Vanmorgen stond de Spoor 2-coach weer voor onze deur. Wij dachten dat hij een afspraak wilde maken om het re-integratietraject af te ronden, want mijn vader kan niet werken. Mijn vader zit nog middenin een herstelproces van zijn operatie en dat proces kan wel 2 jaar duren. En zo’n versleten rug valt gewoon niet te herstellen. Maar nee, de Spoor 2-coach kwam langs om met m’n vader een CV op te stellen. Om m’n vader te gaan leren om online op zoek te gaan naar vacatures. Mijn vader kan godverdomme nog niet eens een mailtje versturen, klootzakken!! En daar hoeft hij zich helemaal niet voor te schamen, want hij is beter met Candy Crushen dan ik, maar laat ‘m met rust, godverdomme! Laat ‘m met rust!

Komt die Spoor 2-coach straks gezellig elke week een paar uurtjes bij m’n vader langs om met hem online op zoek te gaan naar vacatures die bij hem passen? Wie neemt er een 61-jarige man aan die herstellende is van een hernia-operatie, een versleten rug heeft en 0,0 verstand heeft van computers? En ik weet niet hoeveel zo’n Spoor 2-coach per uur kost, maar ik denk dat mijn vader een hele dag, of misschien wel 2 dagen moet werken om het uursalaris van zo’n Spoor 2-coach bij elkaar te verdienen. Waanzin!

Maar misschien moet mijn moeder, die iets handiger is met de computer, mijn vader straks gaan helpen bij het solliciteren? Maar ja, mijn moeder heeft net 6 chemokuren achter de rug en is in afwachting van de uitslagen daarvan. Zijn die chemo’s aangeslagen of niet? Zo niet, dan kun je van mijn moeder niet teveel meer verwachten. Maar ja, dat kun je eigenlijk sowieso niet van een 71-jarige vrouw met kanker. Toch?

Of moet ik dan mijn vader maar gaan begeleiden? Een leuke CV opstellen voor een 61-jarige man, amper in staat om thuis te stofzuigen? Ik ben per week al erg veel uren kwijt aan het mantelzorgen voor mijn ouders, iets wat ik met alle, echt alle liefde doe.

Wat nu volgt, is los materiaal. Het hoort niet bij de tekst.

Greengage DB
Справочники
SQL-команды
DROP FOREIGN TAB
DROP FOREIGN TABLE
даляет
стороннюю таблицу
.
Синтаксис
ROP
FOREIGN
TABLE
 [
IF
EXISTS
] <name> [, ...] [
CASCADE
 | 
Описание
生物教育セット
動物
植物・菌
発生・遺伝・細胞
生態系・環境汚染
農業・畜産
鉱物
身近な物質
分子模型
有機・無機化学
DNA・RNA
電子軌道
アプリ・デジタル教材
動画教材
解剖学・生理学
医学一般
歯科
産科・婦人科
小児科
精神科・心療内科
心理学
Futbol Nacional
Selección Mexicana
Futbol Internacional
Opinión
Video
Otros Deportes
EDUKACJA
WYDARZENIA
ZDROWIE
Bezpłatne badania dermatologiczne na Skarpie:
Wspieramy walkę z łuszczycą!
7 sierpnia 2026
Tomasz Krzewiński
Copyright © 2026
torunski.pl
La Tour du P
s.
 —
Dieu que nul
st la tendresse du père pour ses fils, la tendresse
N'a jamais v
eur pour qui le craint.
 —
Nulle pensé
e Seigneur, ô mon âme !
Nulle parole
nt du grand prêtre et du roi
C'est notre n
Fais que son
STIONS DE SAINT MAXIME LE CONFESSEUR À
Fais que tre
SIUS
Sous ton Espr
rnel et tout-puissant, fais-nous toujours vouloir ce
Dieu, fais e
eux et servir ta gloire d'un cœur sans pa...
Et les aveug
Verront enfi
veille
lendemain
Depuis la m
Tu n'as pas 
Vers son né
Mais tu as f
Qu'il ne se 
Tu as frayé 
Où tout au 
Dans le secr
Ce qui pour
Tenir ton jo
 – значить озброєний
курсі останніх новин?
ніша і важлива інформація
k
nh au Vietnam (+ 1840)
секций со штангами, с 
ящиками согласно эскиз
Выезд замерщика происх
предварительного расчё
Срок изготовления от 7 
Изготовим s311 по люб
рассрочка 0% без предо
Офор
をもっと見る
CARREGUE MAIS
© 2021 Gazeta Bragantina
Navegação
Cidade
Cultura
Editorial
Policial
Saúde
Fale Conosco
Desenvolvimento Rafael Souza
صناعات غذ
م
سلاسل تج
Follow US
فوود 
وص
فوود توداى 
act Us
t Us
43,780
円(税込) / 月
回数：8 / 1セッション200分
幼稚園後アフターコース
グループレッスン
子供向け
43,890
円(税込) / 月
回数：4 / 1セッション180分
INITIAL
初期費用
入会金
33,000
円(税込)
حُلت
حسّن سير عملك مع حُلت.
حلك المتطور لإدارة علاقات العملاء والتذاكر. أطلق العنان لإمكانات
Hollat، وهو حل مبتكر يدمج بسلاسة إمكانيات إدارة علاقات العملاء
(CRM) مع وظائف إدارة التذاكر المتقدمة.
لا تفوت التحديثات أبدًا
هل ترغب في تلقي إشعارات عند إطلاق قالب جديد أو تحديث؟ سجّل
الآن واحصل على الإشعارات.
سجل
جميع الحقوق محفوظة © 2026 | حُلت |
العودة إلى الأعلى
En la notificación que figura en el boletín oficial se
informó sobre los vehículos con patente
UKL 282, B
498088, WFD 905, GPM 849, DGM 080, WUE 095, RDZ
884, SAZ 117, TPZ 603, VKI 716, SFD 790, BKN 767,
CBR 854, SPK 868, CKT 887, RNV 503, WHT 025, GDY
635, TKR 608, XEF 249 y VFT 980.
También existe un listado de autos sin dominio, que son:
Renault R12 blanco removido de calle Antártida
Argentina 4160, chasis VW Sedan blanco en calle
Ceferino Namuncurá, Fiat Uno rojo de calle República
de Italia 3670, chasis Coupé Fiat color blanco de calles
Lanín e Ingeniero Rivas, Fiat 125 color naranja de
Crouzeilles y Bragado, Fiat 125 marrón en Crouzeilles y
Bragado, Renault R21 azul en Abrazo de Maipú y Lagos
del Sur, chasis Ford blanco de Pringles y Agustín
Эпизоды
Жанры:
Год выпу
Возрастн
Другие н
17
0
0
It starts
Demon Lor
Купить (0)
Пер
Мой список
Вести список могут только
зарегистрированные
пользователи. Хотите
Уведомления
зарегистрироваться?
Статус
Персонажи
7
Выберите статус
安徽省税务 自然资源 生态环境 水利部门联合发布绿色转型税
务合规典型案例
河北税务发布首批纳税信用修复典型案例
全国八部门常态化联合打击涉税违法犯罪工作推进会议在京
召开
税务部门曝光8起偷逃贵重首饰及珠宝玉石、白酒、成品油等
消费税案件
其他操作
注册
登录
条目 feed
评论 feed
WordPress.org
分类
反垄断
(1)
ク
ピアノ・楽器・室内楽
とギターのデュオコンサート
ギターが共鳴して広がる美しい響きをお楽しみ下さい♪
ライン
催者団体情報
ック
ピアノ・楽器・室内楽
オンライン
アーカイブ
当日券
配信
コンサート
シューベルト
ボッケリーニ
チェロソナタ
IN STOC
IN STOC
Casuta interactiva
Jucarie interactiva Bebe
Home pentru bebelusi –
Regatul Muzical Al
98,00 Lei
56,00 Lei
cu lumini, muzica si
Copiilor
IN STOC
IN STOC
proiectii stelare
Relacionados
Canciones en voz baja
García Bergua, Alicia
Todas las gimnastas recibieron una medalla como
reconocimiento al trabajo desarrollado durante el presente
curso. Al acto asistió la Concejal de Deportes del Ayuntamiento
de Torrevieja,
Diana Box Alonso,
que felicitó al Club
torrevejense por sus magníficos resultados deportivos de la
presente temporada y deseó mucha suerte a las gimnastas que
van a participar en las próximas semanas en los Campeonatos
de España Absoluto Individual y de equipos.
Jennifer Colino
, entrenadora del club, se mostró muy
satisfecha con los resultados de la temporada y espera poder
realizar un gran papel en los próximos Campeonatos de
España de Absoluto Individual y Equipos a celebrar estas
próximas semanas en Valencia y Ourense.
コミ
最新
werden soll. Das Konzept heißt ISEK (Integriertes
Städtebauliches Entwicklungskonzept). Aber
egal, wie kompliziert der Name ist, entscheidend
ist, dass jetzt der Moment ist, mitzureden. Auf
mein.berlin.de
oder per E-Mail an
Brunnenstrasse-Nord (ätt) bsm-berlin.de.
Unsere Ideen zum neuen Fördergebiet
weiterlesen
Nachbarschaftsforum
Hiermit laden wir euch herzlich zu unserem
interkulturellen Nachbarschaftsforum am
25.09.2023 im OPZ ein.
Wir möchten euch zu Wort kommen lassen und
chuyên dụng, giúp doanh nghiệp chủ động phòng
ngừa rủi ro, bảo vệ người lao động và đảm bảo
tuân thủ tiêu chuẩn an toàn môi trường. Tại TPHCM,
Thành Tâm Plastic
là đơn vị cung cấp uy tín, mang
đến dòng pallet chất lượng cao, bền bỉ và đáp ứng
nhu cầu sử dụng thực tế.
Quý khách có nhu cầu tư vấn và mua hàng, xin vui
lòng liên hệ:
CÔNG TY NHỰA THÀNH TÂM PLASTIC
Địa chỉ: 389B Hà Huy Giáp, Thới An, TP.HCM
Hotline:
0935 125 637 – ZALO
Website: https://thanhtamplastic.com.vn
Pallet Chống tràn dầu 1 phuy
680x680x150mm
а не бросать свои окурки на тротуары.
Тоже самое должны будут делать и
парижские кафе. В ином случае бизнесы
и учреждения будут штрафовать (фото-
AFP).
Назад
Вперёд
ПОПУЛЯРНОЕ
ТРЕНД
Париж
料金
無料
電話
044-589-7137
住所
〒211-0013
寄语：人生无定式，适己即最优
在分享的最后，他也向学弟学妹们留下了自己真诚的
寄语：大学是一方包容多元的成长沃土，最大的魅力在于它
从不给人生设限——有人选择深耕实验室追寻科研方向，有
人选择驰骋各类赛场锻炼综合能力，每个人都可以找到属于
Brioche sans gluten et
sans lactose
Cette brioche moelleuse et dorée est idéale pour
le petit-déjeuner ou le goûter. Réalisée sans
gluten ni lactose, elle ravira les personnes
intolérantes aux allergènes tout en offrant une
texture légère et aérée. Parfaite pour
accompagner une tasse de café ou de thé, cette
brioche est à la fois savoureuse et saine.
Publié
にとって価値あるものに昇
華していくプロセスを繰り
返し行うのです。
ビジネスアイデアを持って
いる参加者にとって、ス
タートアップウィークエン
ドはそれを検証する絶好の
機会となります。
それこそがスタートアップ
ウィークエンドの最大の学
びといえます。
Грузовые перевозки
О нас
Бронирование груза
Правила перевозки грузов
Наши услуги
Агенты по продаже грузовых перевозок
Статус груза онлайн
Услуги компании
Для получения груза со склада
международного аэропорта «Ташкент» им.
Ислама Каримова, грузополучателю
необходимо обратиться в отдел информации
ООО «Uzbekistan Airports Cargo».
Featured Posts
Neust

Thank God dat ik thuiswerk en Thank God dat de verkering snapt dat mijn ouders erg belangrijk voor me zijn en dat hij zelf ook meehelpt waar het kan.

Ik ga mee met alle gesprekken en onderzoeken in het ziekenhuis, ik ga mee met alle gesprekken bij de ARBO-dienst in Arnhem en ik ben bij alle gesprekken met de Spoor 1-coach en Spoor 2-coach, omdat mijn vader zelf weinig meer onthoudt. Ik help mijn ouders waar het maar kan, niet alleen door ze te begeleiden bij gesprekken, maar ook in de huishouding. Maar mijn vader gaan begeleiden naar een baan? Helpen bij solliciteren terwijl hij amper iets kan? Moet ik mijn eigen werk maar even laten liggen om samen met m’n vader online te gaan, op zoek naar een baan voor hem? Want als hij straks niet 4 keer per maand gaat solliciteren, dan krijgt hij misschien een boete en dan kan hij helemaal fluiten naar z’n WW of WIA of combinaties daarvan! Dat is toch godverdomme niet normaal? Dat kan toch niet de bedoeling zijn?

Mijn ouders redden zichzelf redelijk in de huidige situatie, want ze zijn goed op elkaar ingespeeld. Niet zo gek als je 39 jaar getrouwd bent. Ik help mijn ouders waar ik maar kan, omdat ik vind dat dat zo hoort. En omdat zij al 38 jaar onvoorwaardelijk voor mij klaarstaan. Dus wat de toekomst ons, mij, ook mag brengen, ik ben er voor ze. En zij voor mij. En all you need is love, uiteindelijk.

Maar het zou erg fijn zijn als ergens in deze wirwar van regeltjes, wetten, formaliteiten en regelgeving ook nog naar de mens gekeken kan worden. Van de regel in de drup. Kutzooi.

12

WAAROM LUNA PLOGT

“Welke foto zal ik doen”, vraag ik aan de verkering, “deze of deze?”
“Wat dacht je van allebei niet?”, zegt hij.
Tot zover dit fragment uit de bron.